Die außergewöhnliche Lebensgeschichte des letzten "Hetmans" der Ukraine machte den Autor und Regisseur Ihor Chayka aus Kyiv neugierig auf den kleinen Kurort Oberstdorf im Allgäu. Der Krieg zwang ihn, 2022 seine Heimat Ukraine zu verlassen und führte ihn erneut dorthin. Nun wird er selbst in die Geschichte Baden-Württembergs eingehen – mit seinem Theaterstück "Between", das im Januar 2023 in Ravensburg auf Ukrainisch uraufgeführt wurde.

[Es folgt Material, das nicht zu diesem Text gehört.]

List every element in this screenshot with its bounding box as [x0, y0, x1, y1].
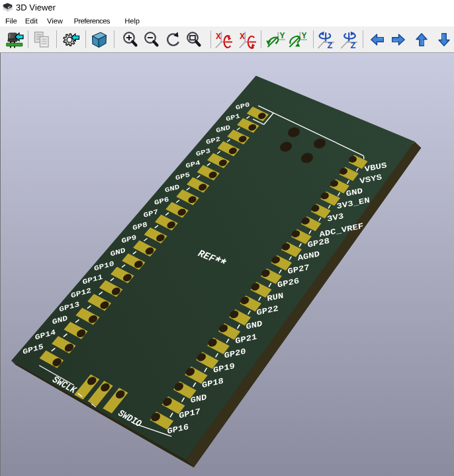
svg-text:X: X — [216, 32, 221, 41]
svg-text:Y: Y — [279, 31, 285, 40]
svg-text:Z: Z — [328, 40, 333, 49]
svg-text:X: X — [240, 32, 245, 41]
svg-text:Z: Z — [350, 40, 355, 49]
svg-text:Y: Y — [302, 31, 307, 40]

Als Ihor Chayka 2021 das Theaterstück "Between" schrieb, lag gerade ein Jahr Pandemie hinter ihm und der Welt. Ein Jahr, in dem er gezwungenermaßen etwas mehr Zeit hatte als sonst in seinem turbulenten Leben als Drehbuchautor und Filmemacher. Zeit zum Beispiel, um Werke seines guten Bekannten, des in Kyiv lebenden Journalisten und Schriftstellers Sergei Berezhniy, zu lesen. Oder die Geschichten von Stas Volsky aus Israel, über die er auf Facebook "gestolpert" war, und von zwei anderen Autoren, die ihm "das Internet geschenkt hatte", wie er sagt: Vladislav Skripach aus Zaporozhye und Vasily Vladimirsky aus St. Petersburg. Einige außergewöhnliche Ereignisse, die diese vier Männer in ihren Werken beschreiben, verknüpfte Chayka in dem Theaterstück "Between", das er wie folgt beschreibt:
"Es geht darum, dass jeder Mensch selbst entscheidet, ob er auf der Seite des Guten oder des Bösen steht, ob er das Licht wählt oder die Dunkelheit."

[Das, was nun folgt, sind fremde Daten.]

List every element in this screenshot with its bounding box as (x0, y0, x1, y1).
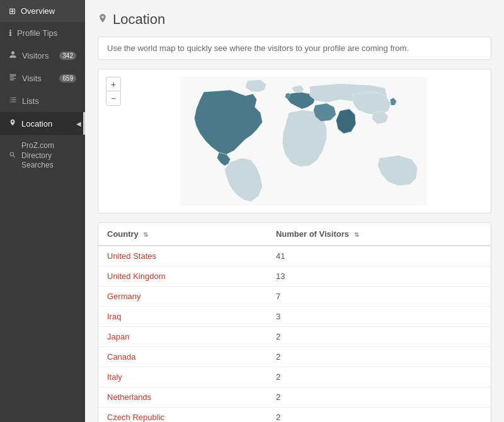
sidebar-item-label: Overview (21, 6, 55, 16)
info-text: Use the world map to quickly see where t… (107, 43, 409, 53)
col-visitors: Number of Visitors ⇅ (267, 223, 491, 246)
zoom-in-button[interactable]: + (106, 77, 120, 91)
sidebar-item-overview[interactable]: ⊞ Overview (0, 0, 85, 22)
table-row: Czech Republic2 (98, 408, 491, 423)
info-icon: ℹ (9, 28, 12, 38)
visitors-cell: 2 (267, 367, 491, 387)
table-row: Germany7 (98, 287, 491, 307)
sidebar-item-profile-tips[interactable]: ℹ Profile Tips (0, 22, 85, 44)
visits-icon (9, 73, 17, 83)
sidebar-item-visitors[interactable]: Visitors 342 (0, 44, 85, 67)
country-cell[interactable]: Japan (98, 327, 267, 347)
country-cell[interactable]: Iraq (98, 307, 267, 327)
active-arrow: ◀ (76, 120, 81, 127)
table-row: Italy2 (98, 367, 491, 387)
country-cell[interactable]: Czech Republic (98, 408, 267, 423)
zoom-out-button[interactable]: − (106, 91, 120, 105)
info-box: Use the world map to quickly see where t… (98, 37, 491, 60)
lists-icon (9, 96, 17, 106)
country-cell[interactable]: Canada (98, 347, 267, 367)
visitors-cell: 2 (267, 327, 491, 347)
table-row: United Kingdom13 (98, 266, 491, 287)
location-icon (9, 118, 16, 128)
table-row: Iraq3 (98, 307, 491, 327)
overview-icon: ⊞ (9, 6, 16, 16)
visitors-cell: 7 (267, 287, 491, 307)
sidebar: ⊞ Overview ℹ Profile Tips Visitors 342 V… (0, 0, 85, 422)
visitors-table-container: Country ⇅ Number of Visitors ⇅ United St… (98, 222, 491, 422)
table-row: Canada2 (98, 347, 491, 367)
country-cell[interactable]: Germany (98, 287, 267, 307)
sidebar-item-label: Visits (22, 74, 42, 83)
visitors-cell: 3 (267, 307, 491, 327)
search-icon (9, 151, 16, 161)
country-sort-icon[interactable]: ⇅ (143, 231, 148, 238)
page-title: Location (113, 11, 165, 28)
table-row: United States41 (98, 246, 491, 266)
table-header-row: Country ⇅ Number of Visitors ⇅ (98, 223, 491, 246)
visitors-cell: 2 (267, 408, 491, 423)
world-map (125, 77, 483, 205)
country-cell[interactable]: United Kingdom (98, 266, 267, 287)
sidebar-item-proz-directory[interactable]: ProZ.com Directory Searches (0, 135, 85, 177)
table-row: Japan2 (98, 327, 491, 347)
visitors-cell: 2 (267, 387, 491, 408)
map-zoom-controls: + − (106, 77, 121, 106)
sidebar-item-label: Location (21, 119, 52, 128)
sidebar-item-label: Profile Tips (17, 28, 57, 38)
col-country: Country ⇅ (98, 223, 267, 246)
visitors-sort-icon[interactable]: ⇅ (354, 231, 359, 238)
country-cell[interactable]: United States (98, 246, 267, 266)
page-location-icon (98, 13, 108, 26)
main-content: Location Use the world map to quickly se… (85, 0, 504, 422)
visitors-cell: 13 (267, 266, 491, 287)
sidebar-item-location[interactable]: Location ◀ (0, 112, 85, 135)
sidebar-item-lists[interactable]: Lists (0, 89, 85, 112)
sidebar-item-label: Visitors (22, 51, 49, 60)
sidebar-item-visits[interactable]: Visits 659 (0, 67, 85, 89)
country-cell[interactable]: Italy (98, 367, 267, 387)
country-cell[interactable]: Netherlands (98, 387, 267, 408)
visits-badge: 659 (59, 74, 76, 83)
sidebar-item-label: ProZ.com Directory Searches (21, 141, 76, 171)
sidebar-item-label: Lists (22, 96, 39, 106)
visitors-cell: 2 (267, 347, 491, 367)
visitors-badge: 342 (59, 52, 76, 60)
visitors-cell: 41 (267, 246, 491, 266)
table-row: Netherlands2 (98, 387, 491, 408)
visitors-table: Country ⇅ Number of Visitors ⇅ United St… (98, 223, 491, 422)
map-container: + − (98, 69, 491, 214)
page-header: Location (98, 11, 491, 28)
table-body: United States41United Kingdom13Germany7I… (98, 246, 491, 422)
visitors-icon (9, 50, 17, 60)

Damals erfuhr er, dass sich das Grab von Pavlo Skoropadsky auf dem Friedhof in Oberstdorf befindet. Skoropadsky entstammte einer kosakischen Adelsfamilie und wurde am Ende des Ersten Weltkriegs vom Deutschen Kaiserreich als Oberhaupt des Ukrainischen Staates, als ein "Hetmann", eingesetzt. Nach der Niederlage des Kaiserreichs lebte Skoropadsky mit seiner Familie von 1918 und bis zu seinem Lebensende nach Verwundung durch einen Bombenangriff 1945 in Deutschland.
Gemeinsam mit Albert Bauer, dem Leiter des Ravensburger Theaters, entscheidet Chayka, das Stück dieses Mal in ukrainischer Sprache auf die Bühne zu bringen. Und dann geht alles sehr schnell: Bereits am 12. Januar 2023 findet die erste von zwei Aufführungen statt. Der Saal des Theaters ist komplett gefüllt. Während der Vorführung lachen die Zuschauer, sie weinen auch und fühlen mit den Helden des Stücks mit, ohne zu ahnen, welch herausfordernde Zeit hinter den Schauspielern, die aus unterschiedlichen Städten in der Ukraine stammen, liegt. Denn zum gemeinsamen Proben hatten sie nur eine Woche Zeit.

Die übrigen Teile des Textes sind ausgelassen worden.